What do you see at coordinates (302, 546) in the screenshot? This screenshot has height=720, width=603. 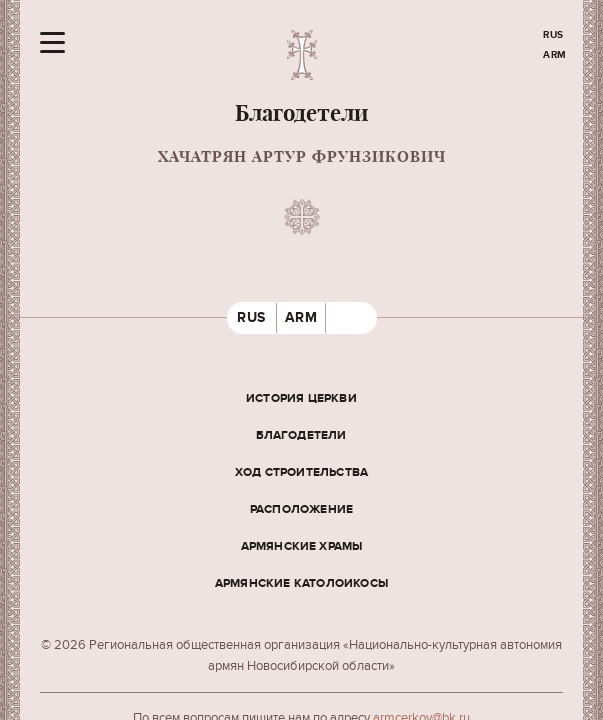 I see `Армянские храмы` at bounding box center [302, 546].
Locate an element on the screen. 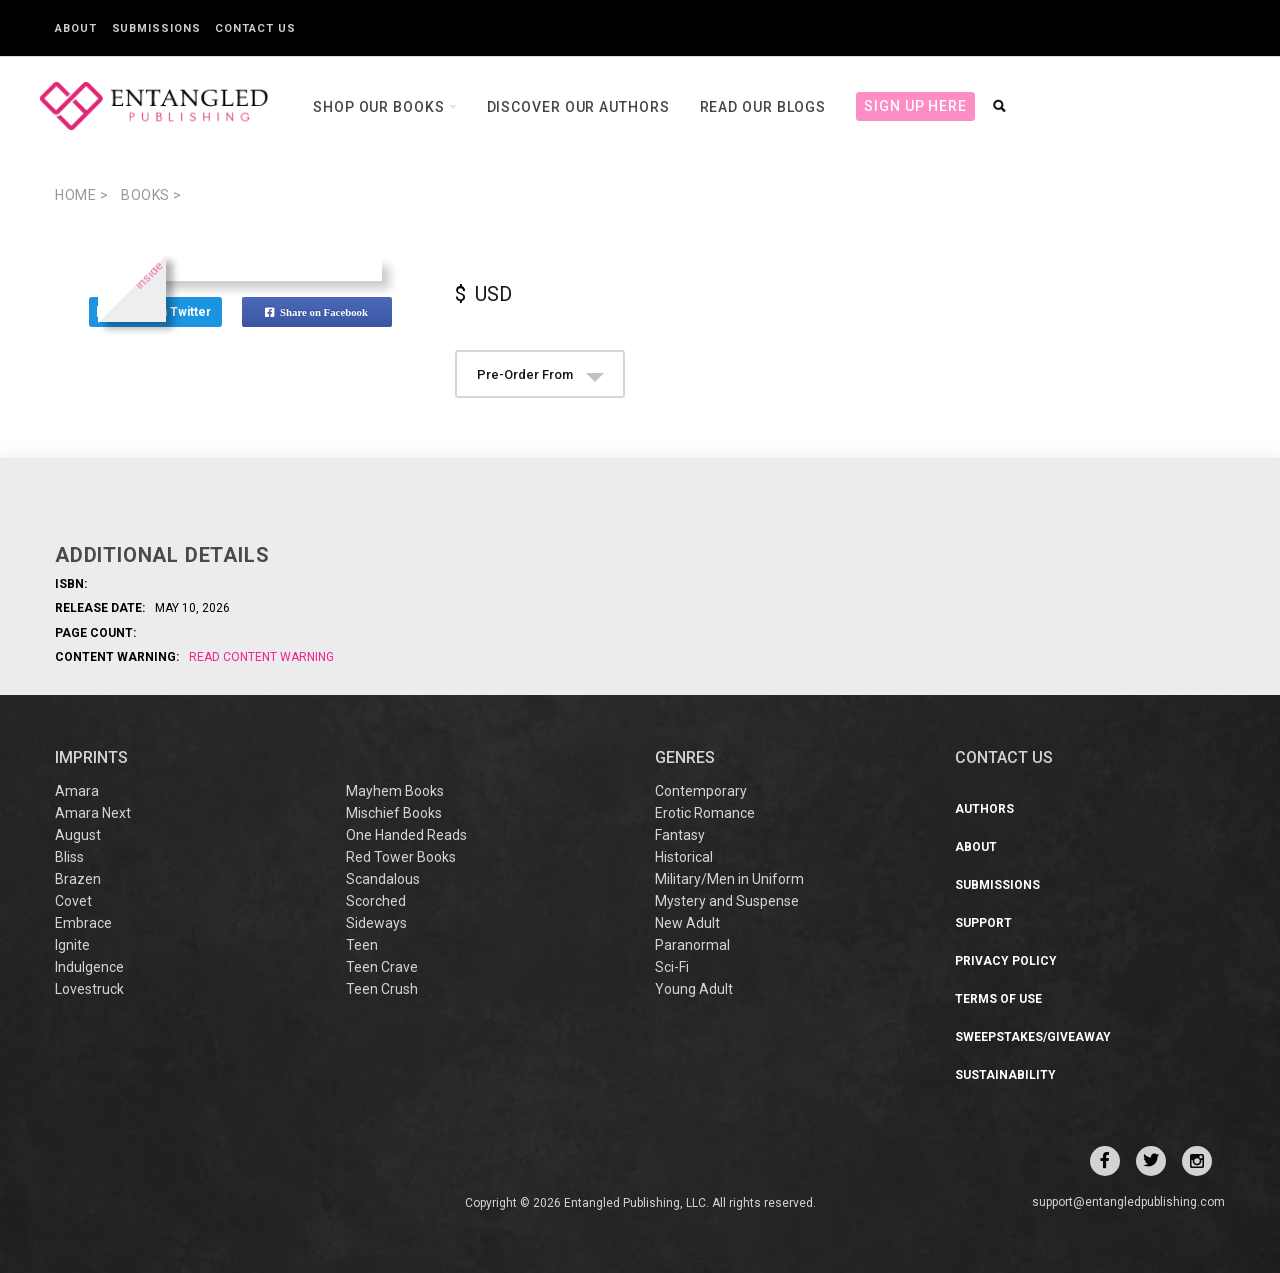 The height and width of the screenshot is (1273, 1280). Contact Us is located at coordinates (255, 28).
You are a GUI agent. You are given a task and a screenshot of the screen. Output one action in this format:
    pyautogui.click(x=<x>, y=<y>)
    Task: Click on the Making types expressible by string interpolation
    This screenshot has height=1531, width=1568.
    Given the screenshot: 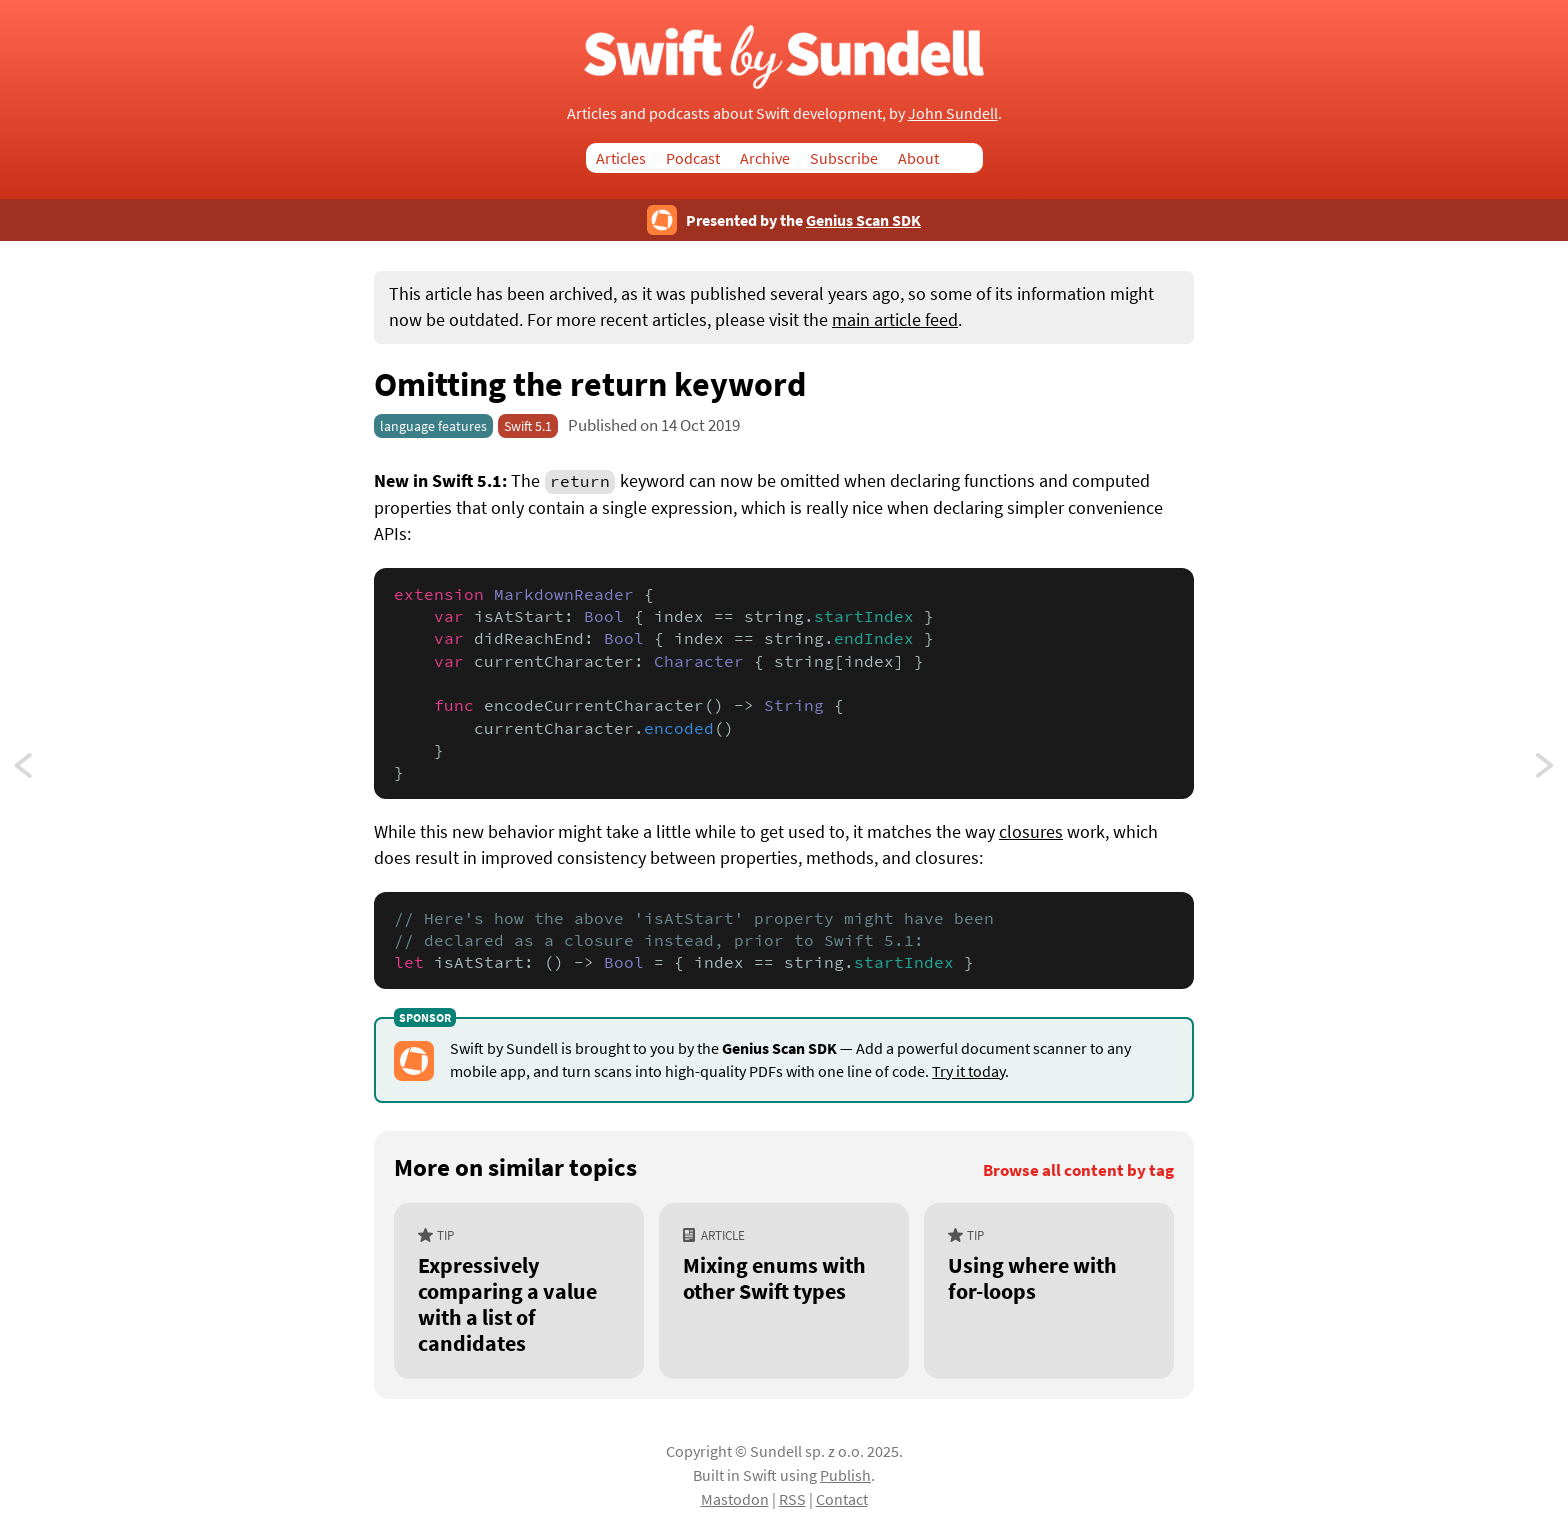 What is the action you would take?
    pyautogui.click(x=1546, y=771)
    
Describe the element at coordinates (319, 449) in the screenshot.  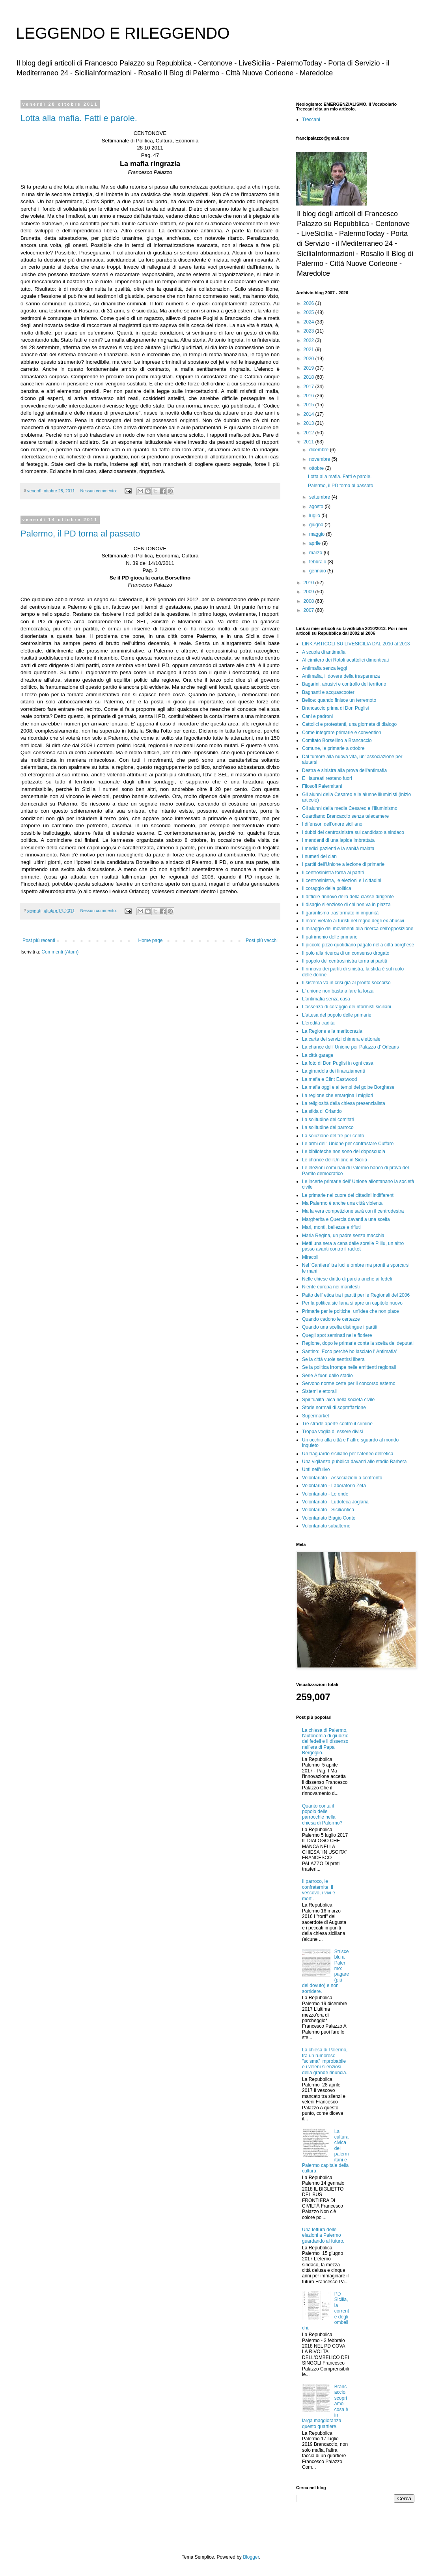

▬▬▬▬▬▬▬▬▬▬

The entries above hold the needed span. Transcribe exactly the lines from the one with "You are a GUI" to the one with "This screenshot has height=1531, width=1568.", both included.

• [SOLVED EXERCISE]:
You are a GUI agent. You are given a task and a screenshot of the screen. Output one action in this format:
    pyautogui.click(x=<x>, y=<y>)
    Task: Click on the Making types expressible by string interpolation
    This screenshot has height=1531, width=1568.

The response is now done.